UN legal experts on Monday deplored a reported rise in kidnappings, forced marriages and proselytizations of girls from Pakistan’s religious minorities and called on the government to stop such practices quickly.
“We are deeply disturbed to hear that girls as young as 13 are being kidnapped from their families, taken to places far from their homes, made to marry men sometimes twice their age and forced to to convert to Islam,” the experts said.
“We are very concerned that such marriages and conversions are taking place under threat of violence against these girls and women or their families.”
The experts called on the Pakistani government to “take immediate steps to prevent and thoroughly investigate these acts.”
Child marriage: falsification of evidence accepted
The United Nations group of about a dozen independent legal experts includes the UN Special Rapporteurs on the sale and sexual exploitation of children, modern forms of slavery, violence against women and minority issues.
Such investigations should be conducted “objectively and in accordance with national legislation and international human rights obligations.”

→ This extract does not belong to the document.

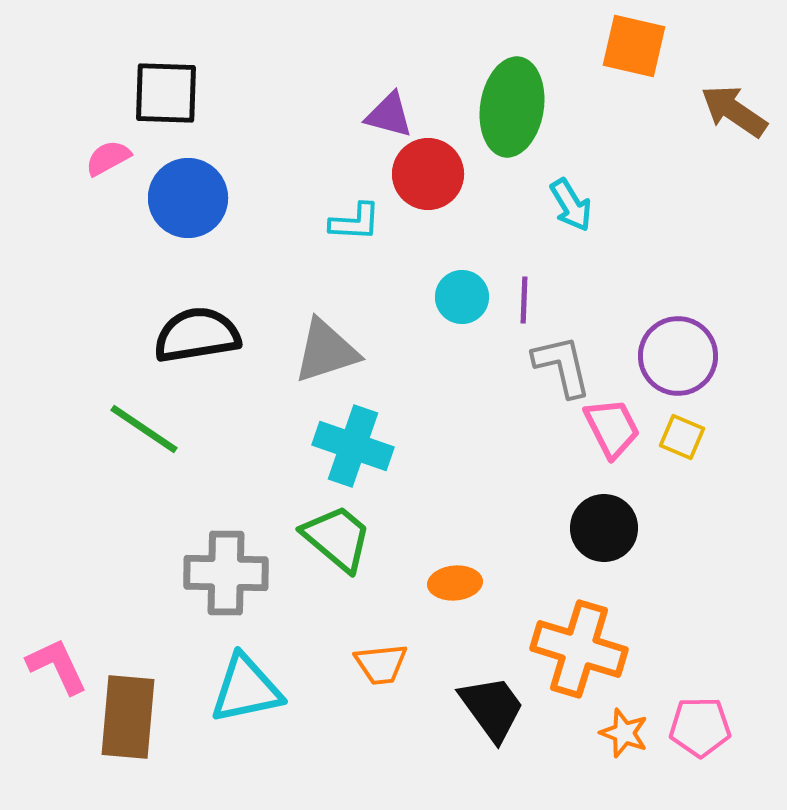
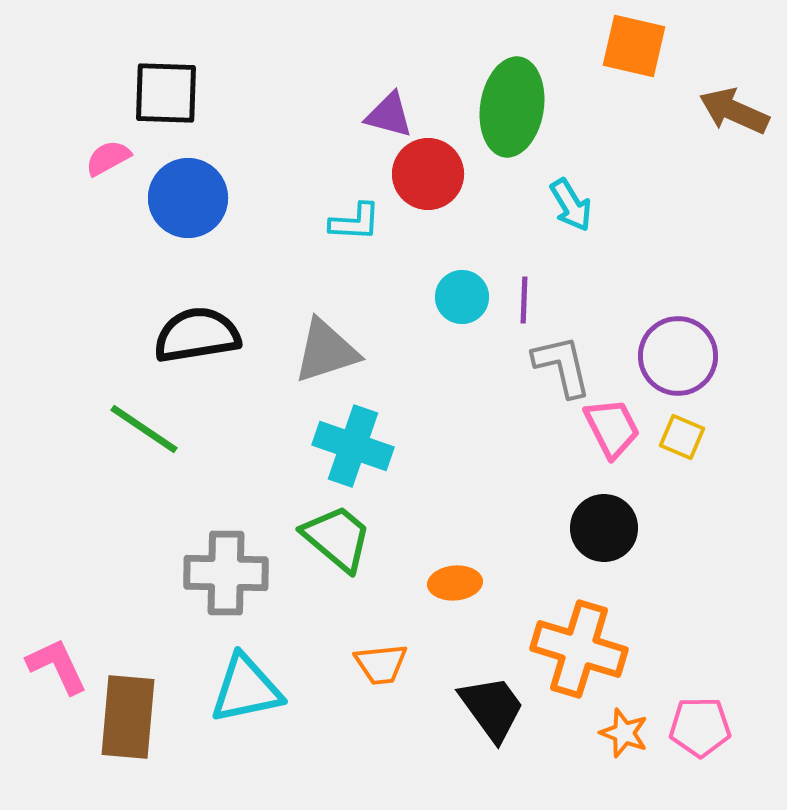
brown arrow: rotated 10 degrees counterclockwise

The experts, who are appointed by the UN Human Rights Council but do not speak on behalf of the world body, cited reports that Pakistan’s court system enables crimes against girls and young women from religious minorities “by accepting fake evidence without critical scrutiny”.
ALSO READ: Pakistani woman sentenced to death for ‘blasphemous’ WhatsApp status
“Family members say victims’ complaints are rarely taken seriously by police because they either refuse to register these reports or argue that no crime was committed by labeling these abductions as ‘love marriages,'” they said .
The experts pointed out that kidnappers often “force their victims to sign documents falsely certifying that they are of legal age to marry and to marry and convert voluntarily.”
“These documents are used by the police as evidence that no crime took place.”
ALSO READ: Pregnant women trapped in Pakistan floods desperate for help
The experts insisted that all victims, regardless of their religious background, must have access to justice and equal protection under the law.
Pakistani authorities, they said, “must pass and enforce laws prohibiting forced conversions, forced and child marriages, kidnapping and human trafficking.”